── Material for the task

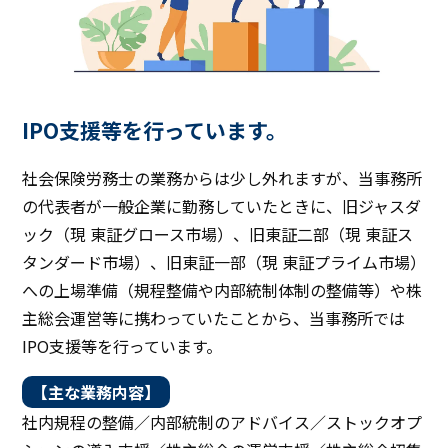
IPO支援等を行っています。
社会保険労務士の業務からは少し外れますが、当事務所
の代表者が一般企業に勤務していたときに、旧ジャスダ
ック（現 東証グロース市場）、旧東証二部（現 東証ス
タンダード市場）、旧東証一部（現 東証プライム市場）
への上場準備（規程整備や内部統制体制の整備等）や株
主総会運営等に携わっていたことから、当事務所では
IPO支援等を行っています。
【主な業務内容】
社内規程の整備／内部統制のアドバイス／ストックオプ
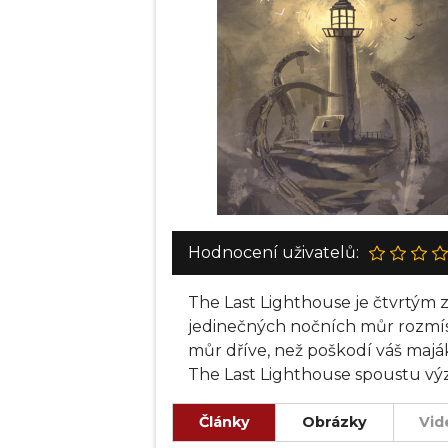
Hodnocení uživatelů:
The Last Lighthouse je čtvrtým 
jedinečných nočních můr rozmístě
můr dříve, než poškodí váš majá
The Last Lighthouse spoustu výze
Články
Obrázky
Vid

────
── Material for the task

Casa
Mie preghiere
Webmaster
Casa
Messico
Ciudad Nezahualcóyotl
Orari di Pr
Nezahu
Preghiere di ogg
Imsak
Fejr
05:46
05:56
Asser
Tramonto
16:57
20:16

────
── Material for the task

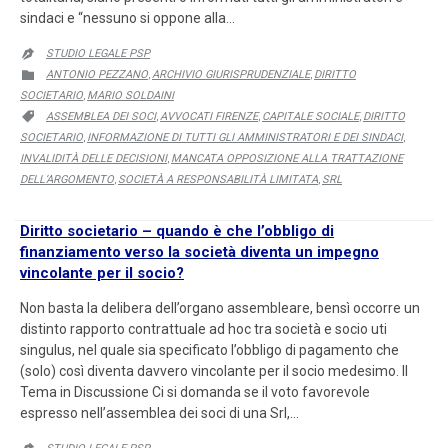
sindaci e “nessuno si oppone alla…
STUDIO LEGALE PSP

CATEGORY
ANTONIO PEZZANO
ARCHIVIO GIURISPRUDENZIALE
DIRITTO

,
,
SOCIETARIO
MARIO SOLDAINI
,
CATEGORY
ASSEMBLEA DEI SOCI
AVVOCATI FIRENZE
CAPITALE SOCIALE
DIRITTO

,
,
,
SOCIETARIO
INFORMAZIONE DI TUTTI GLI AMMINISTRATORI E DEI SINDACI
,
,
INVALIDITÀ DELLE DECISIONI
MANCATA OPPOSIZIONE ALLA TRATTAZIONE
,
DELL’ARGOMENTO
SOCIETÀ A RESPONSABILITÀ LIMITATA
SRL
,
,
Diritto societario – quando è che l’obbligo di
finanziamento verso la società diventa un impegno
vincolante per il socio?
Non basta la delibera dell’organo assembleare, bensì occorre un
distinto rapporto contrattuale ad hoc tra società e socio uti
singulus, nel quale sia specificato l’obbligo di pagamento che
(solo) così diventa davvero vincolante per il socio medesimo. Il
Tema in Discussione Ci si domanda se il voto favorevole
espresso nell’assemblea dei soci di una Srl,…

────

Exercise brief >> Work out how many lines in the records above hold the string "obbligo", then give only that count.

Answer to this task >> 2